O Brasil registrou em 2023 mais de 220 mil afastamentos por transtornos mentais e comportamentais, segundo o Ministério da Previdência. A cada ano, cresce o peso da saúde mental nos custos trabalhistas — seja em forma de licenças, queda de produtividade ou indenizações. Neste Setembro Amarelo, a discussão ganha um componente jurídico ainda pouco explorado: o enquadramento da saúde mental como risco ocupacional pela Norma Regulamentadora nº 1 (NR-1), que exige das empresas o Programa de Gerenciamento de Riscos (PGR).

Para a advogada Fernanda Miranda, especialista em Direito Trabalhista e Sindical e sócia do Duarte Tonetti Advogados, trata-se de um divisor de águas: “Setembro Amarelo deixou de ser apenas uma campanha: tornou-se um gatilho de fiscalização, prova e litígio quando a empresa não demonstra gestão adequada dos riscos psicossociais. Para o empregador isso representa um passivo oculto real e quantificável — controlável, mas só se houver investimento em diagnóstico, documentação e programas efetivos.”

Passivo oculto: saúde mental como risco jurídico

Tradicionalmente, o PGR focava em riscos físicos, químicos e ergonômicos. Mas com a alteração da NR-1, os riscos psicossociais também devem ser incluídos. Isso significa que, se não forem mapeados e geridos, pode haver interpretação de descumprimento da norma — e, a partir de 2026, as empresas poderão ser autuadas.

Decisões recentes do Tribunal Superior do Trabalho (TST) também vêm reconhecendo a responsabilidade das empresas em casos de burnout, assédio organizacional e jornadas abusivas, justamente pela ausência de comprovação de ambiente salutar.

“Um empregado diagnosticado com depressão afastado ou que chegue ao extremo do suicídio pode levar a empresa a responder judicialmente se não houver políticas preventivas, como canal de acolhimento e protocolo de escuta, treinamentos de líderes, controle de absenteísmo e registros de saúde ocupacional”, acrescenta a advogada.

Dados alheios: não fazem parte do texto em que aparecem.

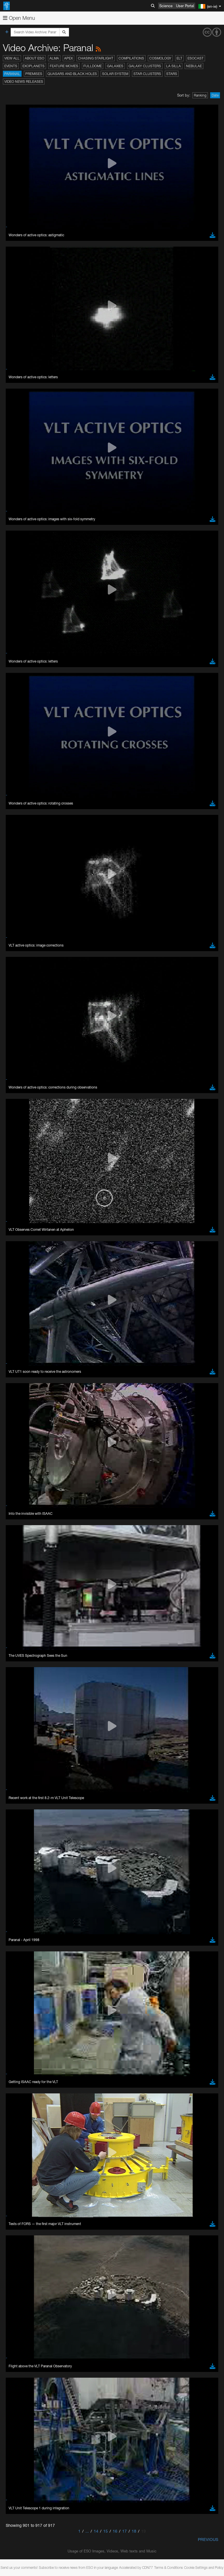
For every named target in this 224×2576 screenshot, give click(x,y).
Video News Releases (23, 81)
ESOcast (195, 58)
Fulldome (92, 66)
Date (215, 95)
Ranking (200, 95)
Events (10, 66)
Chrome (23, 864)
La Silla (173, 66)
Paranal (12, 74)
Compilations (131, 58)
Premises (33, 74)
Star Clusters (147, 74)
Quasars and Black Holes (72, 74)
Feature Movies (64, 66)
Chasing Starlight (95, 58)
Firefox (22, 874)
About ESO (34, 58)
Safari (21, 880)
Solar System (115, 74)
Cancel (46, 980)
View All (12, 58)
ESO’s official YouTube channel (135, 737)
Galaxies (115, 66)
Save (18, 980)
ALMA (54, 58)
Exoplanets (33, 66)
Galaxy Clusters (145, 66)
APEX (68, 58)
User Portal (185, 5)
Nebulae (194, 66)
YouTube (13, 737)
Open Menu (19, 18)
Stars (171, 74)
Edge (21, 869)
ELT (179, 58)
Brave (22, 858)
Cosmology (160, 58)
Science (166, 5)
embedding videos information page (56, 753)
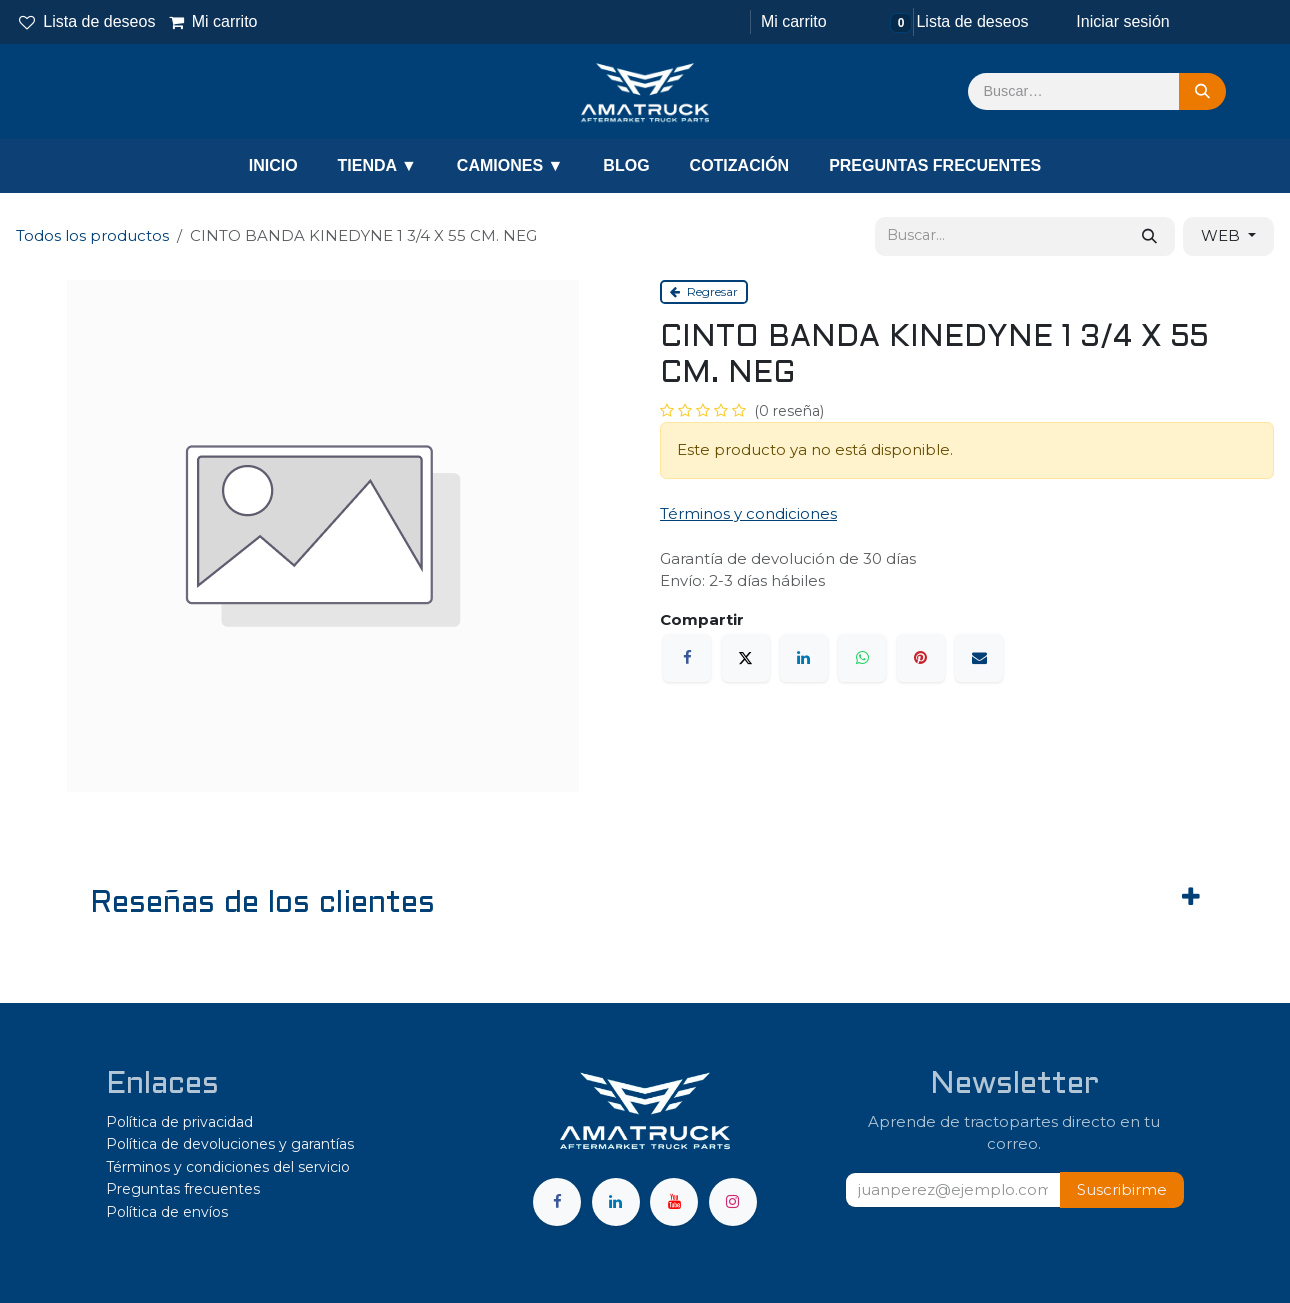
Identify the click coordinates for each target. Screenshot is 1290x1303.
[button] (1122, 1190)
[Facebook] (687, 658)
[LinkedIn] (804, 658)
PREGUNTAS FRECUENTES (935, 165)
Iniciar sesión (1122, 21)
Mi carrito (213, 21)
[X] (746, 658)
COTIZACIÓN (740, 165)
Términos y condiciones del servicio (228, 1167)
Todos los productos (92, 235)
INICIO (273, 165)
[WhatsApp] (862, 658)
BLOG (626, 165)
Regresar (704, 291)
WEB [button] (1222, 235)
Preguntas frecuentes (183, 1189)
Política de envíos (167, 1212)
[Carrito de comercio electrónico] (792, 22)
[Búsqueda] (1202, 92)
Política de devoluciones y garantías (230, 1144)
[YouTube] (674, 1202)
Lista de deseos (87, 21)
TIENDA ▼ (377, 165)
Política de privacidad (179, 1122)
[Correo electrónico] (979, 658)
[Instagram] (733, 1202)
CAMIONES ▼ (510, 165)
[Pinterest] (921, 658)
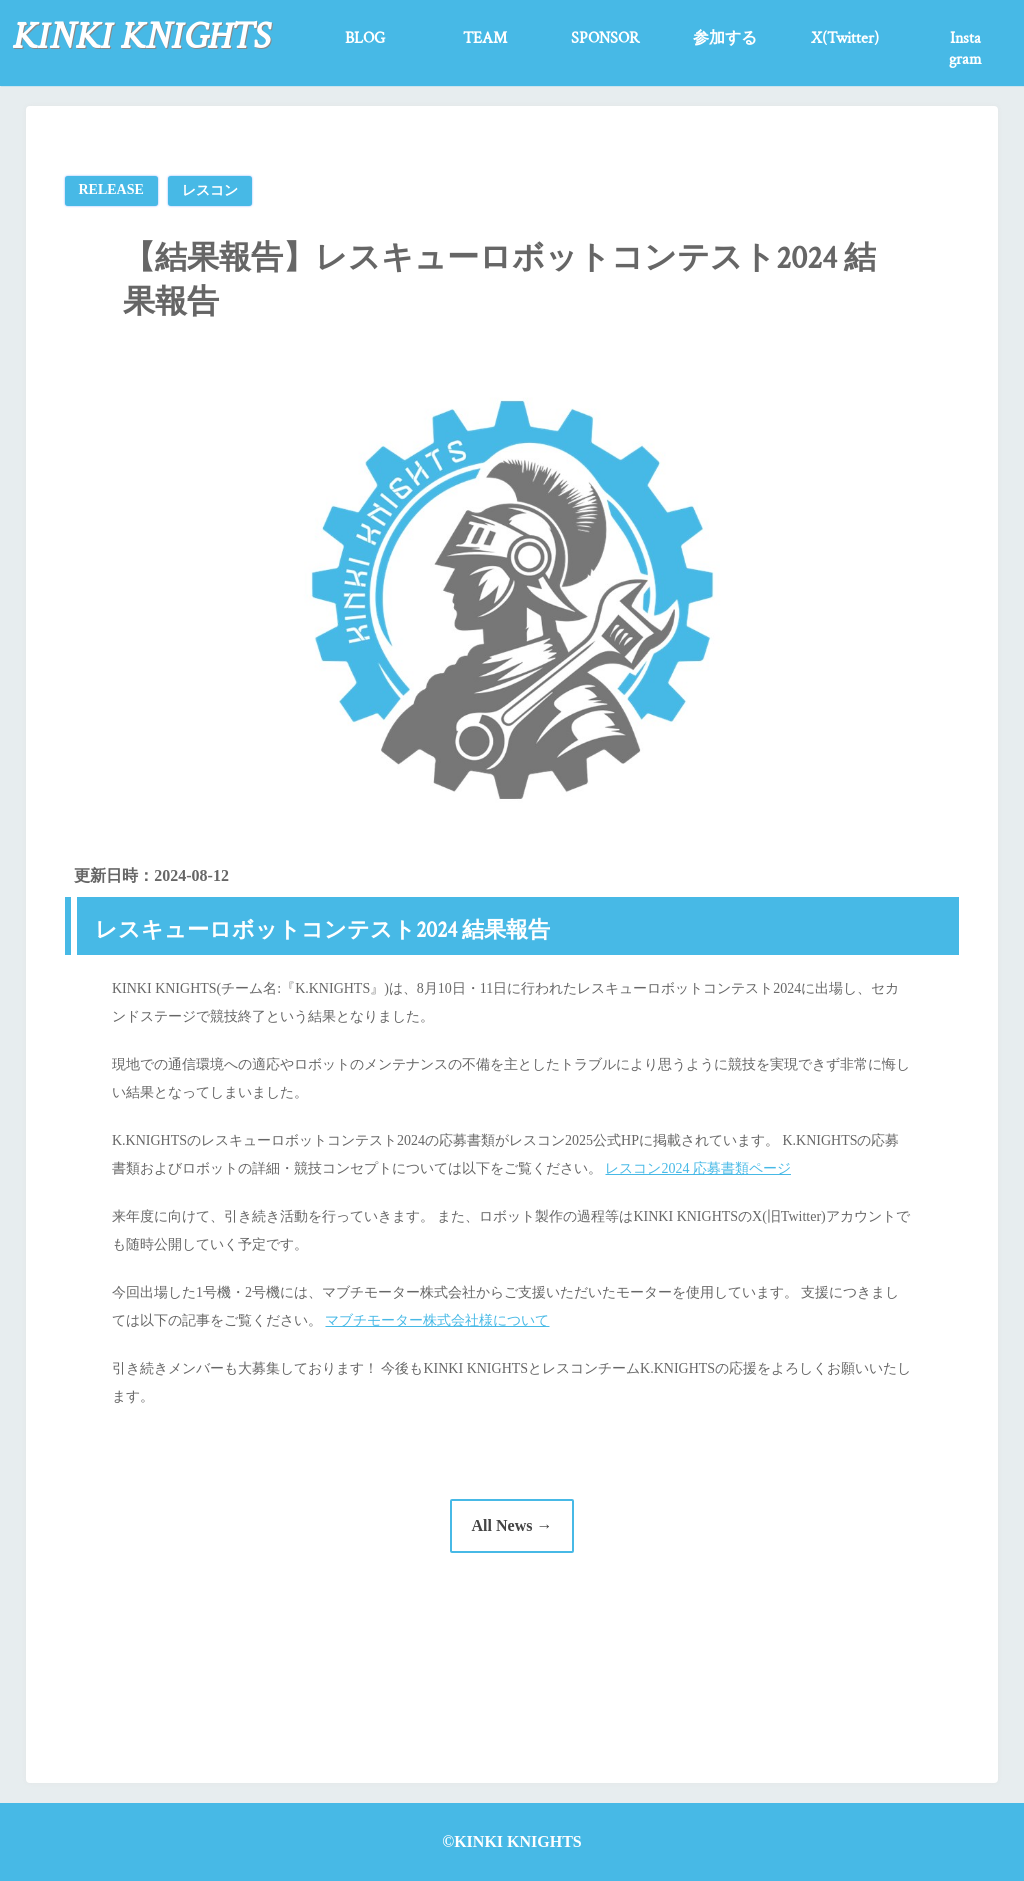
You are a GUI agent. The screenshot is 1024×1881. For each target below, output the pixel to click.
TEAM (485, 38)
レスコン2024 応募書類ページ (698, 1168)
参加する (725, 38)
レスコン (210, 190)
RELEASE (111, 189)
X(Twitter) (845, 38)
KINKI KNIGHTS (140, 36)
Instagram (965, 49)
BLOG (365, 38)
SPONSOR (605, 38)
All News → (512, 1525)
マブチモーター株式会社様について (437, 1320)
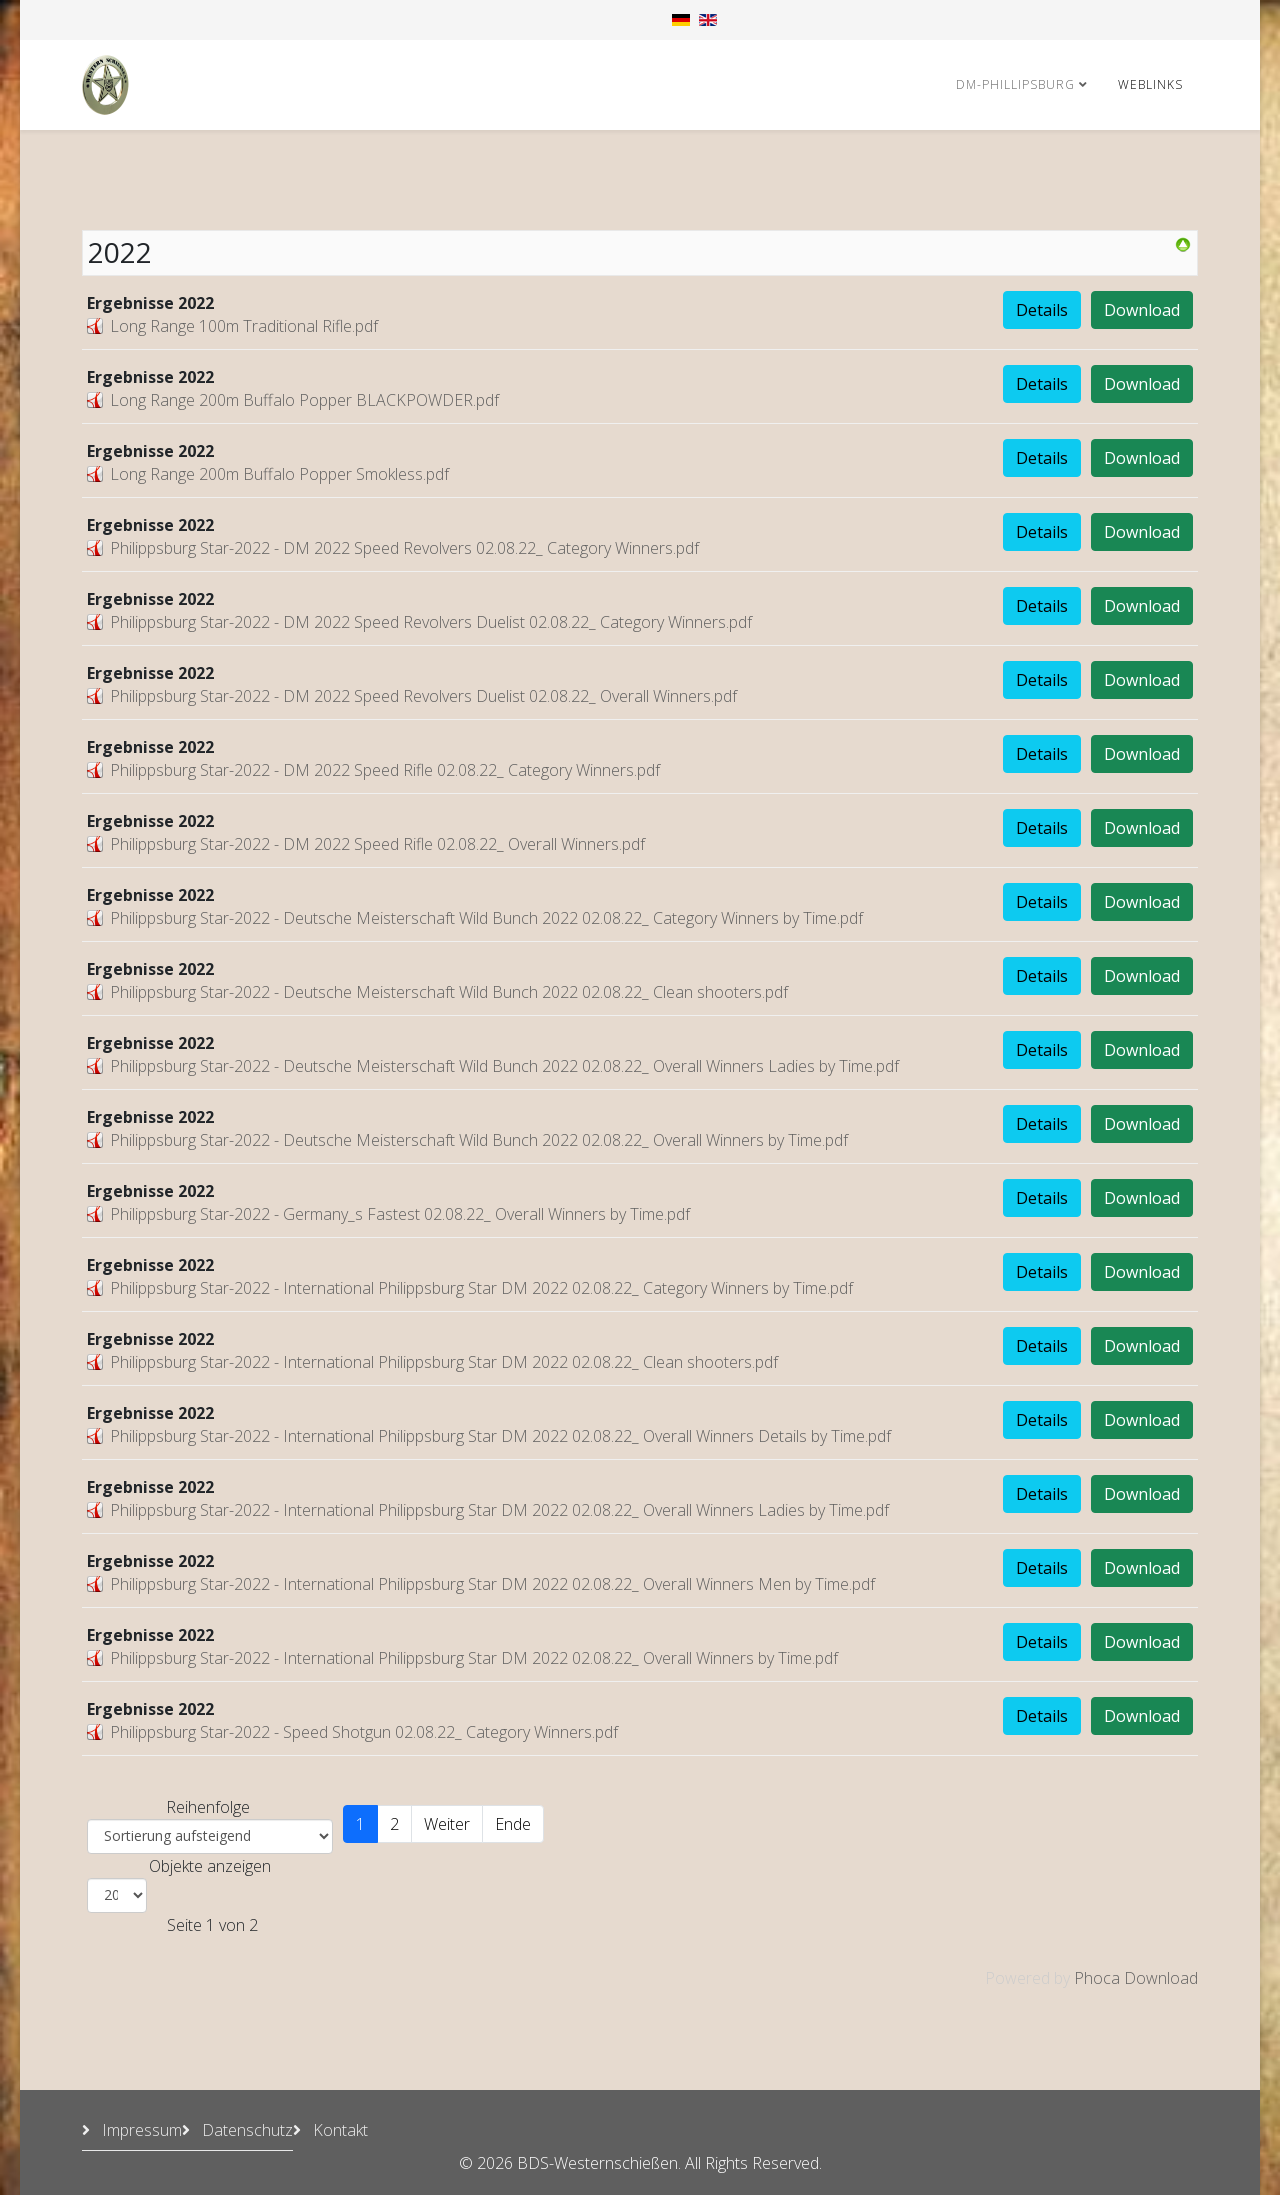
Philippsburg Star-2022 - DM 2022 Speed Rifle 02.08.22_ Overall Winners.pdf (377, 844)
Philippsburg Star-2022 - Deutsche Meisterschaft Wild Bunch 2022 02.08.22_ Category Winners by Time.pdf (486, 918)
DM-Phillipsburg (1015, 84)
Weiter (447, 1824)
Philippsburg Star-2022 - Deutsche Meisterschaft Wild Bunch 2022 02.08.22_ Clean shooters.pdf (449, 992)
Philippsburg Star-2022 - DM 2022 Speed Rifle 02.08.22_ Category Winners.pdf (385, 770)
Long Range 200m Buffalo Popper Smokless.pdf (279, 474)
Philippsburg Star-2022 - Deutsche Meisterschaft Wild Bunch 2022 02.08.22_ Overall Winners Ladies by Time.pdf (504, 1066)
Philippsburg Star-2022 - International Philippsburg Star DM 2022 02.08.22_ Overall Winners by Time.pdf (474, 1658)
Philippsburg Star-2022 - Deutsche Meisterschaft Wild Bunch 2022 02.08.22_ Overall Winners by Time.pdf (479, 1140)
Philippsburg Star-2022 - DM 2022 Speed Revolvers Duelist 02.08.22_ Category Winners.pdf (431, 622)
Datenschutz (245, 2130)
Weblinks (1150, 84)
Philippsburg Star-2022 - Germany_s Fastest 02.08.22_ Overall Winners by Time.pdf (400, 1214)
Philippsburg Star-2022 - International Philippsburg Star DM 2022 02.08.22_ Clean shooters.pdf (444, 1362)
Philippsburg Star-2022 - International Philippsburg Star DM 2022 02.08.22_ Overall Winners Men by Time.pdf (492, 1584)
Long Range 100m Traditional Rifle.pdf (244, 326)
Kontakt (338, 2130)
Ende (513, 1824)
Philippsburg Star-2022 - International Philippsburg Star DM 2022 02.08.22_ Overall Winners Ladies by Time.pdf (499, 1510)
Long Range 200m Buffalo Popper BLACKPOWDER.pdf (304, 400)
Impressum (140, 2130)
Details (1042, 310)
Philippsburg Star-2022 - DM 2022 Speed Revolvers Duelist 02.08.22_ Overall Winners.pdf (423, 696)
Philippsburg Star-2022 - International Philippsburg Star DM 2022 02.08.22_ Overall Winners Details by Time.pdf (500, 1436)
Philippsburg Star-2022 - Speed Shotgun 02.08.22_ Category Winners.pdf (364, 1732)
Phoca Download (1136, 1978)
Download (1142, 310)
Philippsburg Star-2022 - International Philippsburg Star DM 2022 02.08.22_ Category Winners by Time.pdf (481, 1288)
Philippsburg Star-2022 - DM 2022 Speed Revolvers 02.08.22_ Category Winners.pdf (404, 548)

A próxima fronteira das negociações coletivas

Outro fator em evolução é a movimentação sindical. Categorias com alta incidência de estresse — como bancos, tecnologia, call centers e saúde — já discutem cláusulas específicas sobre saúde mental em convenções coletivas. Isso pode incluir direito à desconexão, limites de metas e programas de apoio psicológico.

O reconhecimento da saúde mental como pauta trabalhista sinaliza uma mudança de paradigma: antes restrita a ações pontuais de bem-estar, agora passa a ser objeto de cláusulas normativas em convenções e acordos coletivos. As empresas precisam se preparar para negociar de forma preventiva.

Quem será mais afetado

Profissionais de ambientes de alta pressão — como operadores de teleatendimento submetidos a metas agressivas, trabalhadores do varejo e supermercados expostos à alta rotatividade e motoristas ou entregadores sobrecarregados por jornadas longas — estão entre os mais vulneráveis.

Para as empresas desses setores, não adotar medidas de saúde mental pode significar aumento de passivos trabalhistas e perda de mão de obra qualificada. Mas as regras terão alcance para todas as companhias.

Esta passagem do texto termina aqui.